1 Hour

Serves 10

Featured in this Recipe:
81% Cacao Bittersweet Bar

Try out our fresh Olive Oil Cake recipe for a light and fluffy snack perfect for a Summer picnic. To welcome the newest addition to our line of dairy-free Bittersweet Chocolate Bars, we also frosted this airy cake with a Bittersweet Chocolate Ganache made from our 81% Cacao Olive Oil Bar.
We hope you enjoy the soft and smooth texture Olive Oil gives to this cake and to our chocolate.



3 large eggs

¾ cup sugar

¾ cup olive oil
(plus addition for greasing)

1 cup cake flour

½ tablespoon baking soda

½ tablespoon salt

Optional: 1 lemon



7-8 ounces bittersweet chocolate*

1 cup heavy cream




* We used our 81% Cacao Olive Oil Bar but any of our Bittersweet Chocolate Bars or Drinking Chocolate work for this step.


Olive Oil Cake

  • Preheat oven to 350°
  • Optional: Pictured above is a lemon-flavored Olive Oil Cake. If you’d like to follow along and make the same, now is the time to zest and juice the lemon before moving on.
  • Oil the pan with your olive oil of choise and line the bottom with a layer of round parchment paper.
  • Don’t forget to oil the parchment paper as well so it’s easy to peel right off the cake when you’re done.
  • Beat the egg and sugar together in a large bowl, then drizzle in your olive oil until light and well blended.
  • If you’re using a lemon, add in the zest and juice to the egg and sugar mixture.
  • In a separate bowl, mix together your dry ingredients- - flour, salt, and baking soda.
  • Slowly add your dry ingredients to the wet mixture a little at a time until fully combined.
  • If you’re not using lemon, feel free to use whatever flavoring you like at this point.
  • Pour the cake batter into the pan you’ve prepared and bake for 25-30 minutes.
  • Check with a knife or toothpick – insert into the cake and if it comes out clean, it’s done!.

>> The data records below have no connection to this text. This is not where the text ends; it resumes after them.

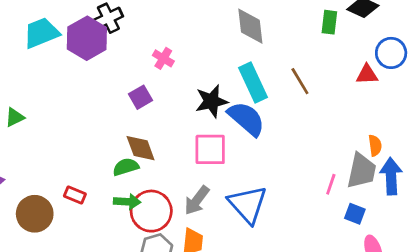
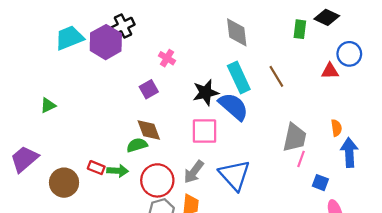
gray trapezoid: (362, 171) -> (295, 138), moved
green arrow: (127, 202) -> (118, 171), moved

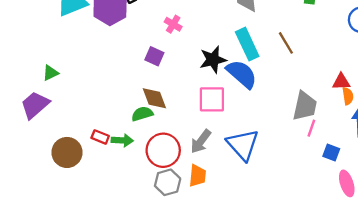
red triangle: (330, 71) -> (341, 82), moved
purple square: (149, 89) -> (154, 56), turned -36
purple trapezoid: (24, 159) -> (35, 105), moved

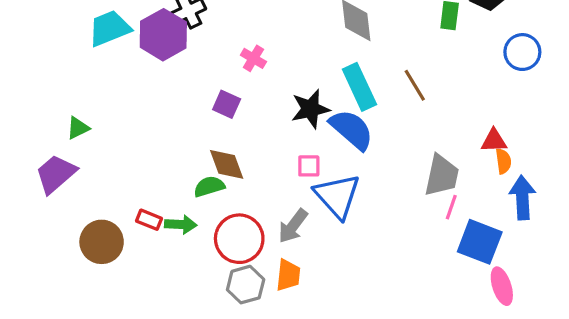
pink square: (212, 99) -> (309, 166), size x0.6
blue triangle: (243, 145) -> (337, 196), moved
blue square: (331, 152) -> (480, 242), size x1.8

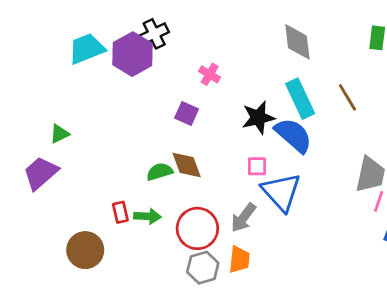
green semicircle: (209, 187) -> (160, 172), moved
red rectangle: (149, 220) -> (120, 212), turned 55
brown circle: (102, 242) -> (85, 250), moved

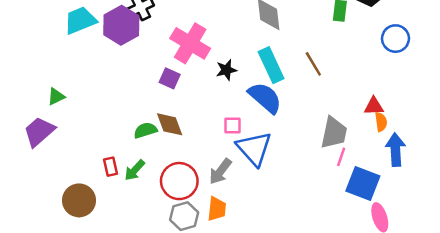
pink cross: (210, 74) -> (190, 43), size x2.0
black star: (258, 118) -> (226, 70), moved, size x0.7
green arrow: (147, 216) -> (135, 170), turned 130

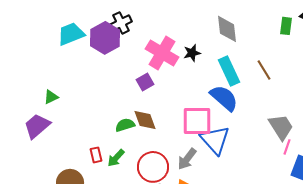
black star: (226, 70) -> (192, 53), moved
purple square: (170, 78) -> (145, 82), turned 36
pink square: (232, 125) -> (197, 121), size x2.0
gray trapezoid: (334, 133) -> (281, 127), turned -44

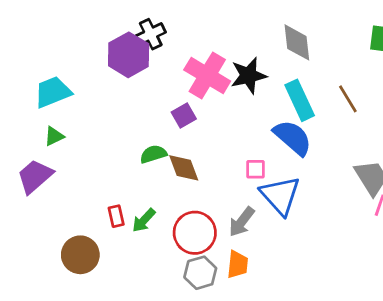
cyan trapezoid: (71, 34) -> (53, 92), moved
black star: (192, 53) -> (249, 75), size x1.5
pink square: (197, 121) -> (255, 169), size x0.5
green semicircle: (125, 125) -> (153, 154), moved

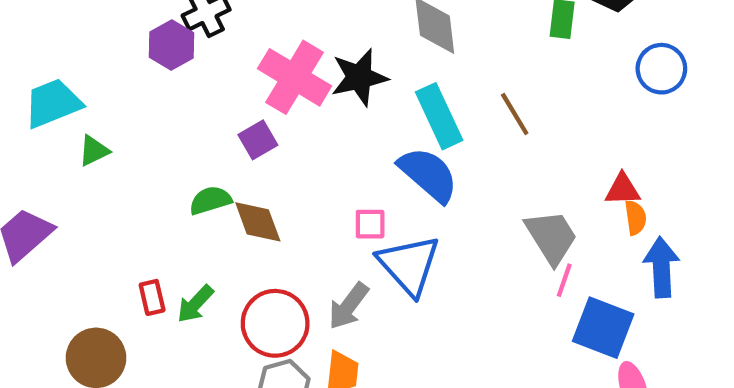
purple hexagon: (129, 55) -> (172, 45), size x0.7
green triangle: (54, 136) -> (94, 151), moved

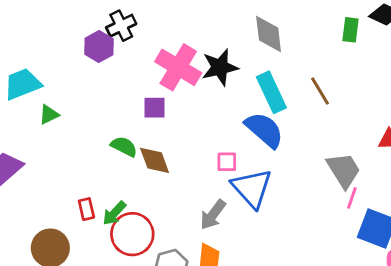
purple square: (258, 140) -> (155, 108), turned 30
green semicircle: (210, 200) -> (124, 147), turned 44
red circle: (275, 323) -> (132, 234), moved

Chocolate Ganache Frosting

  • In a heat safe bowl, break up about four Bittersweet Chocolate Bars of your choice into easy-to melt squares and set it aside. We used our newsest 81% Cacao Olive Oil Bar for this recipe.
  • In a saucepan, put your cream on medium heat and bring it to a simmer for 5 minutes
  • Pour the cream over the chocolate and fold the mixture until it is smooth.
  • When the consistency is just right, glaze on your chocolate ganache. It should be cool enough to spread around but still liquid enough to pour a nice thin layer over the whole cake.
  • Use a spatula to spread until the entire cake is covered. Serve as is or chilled.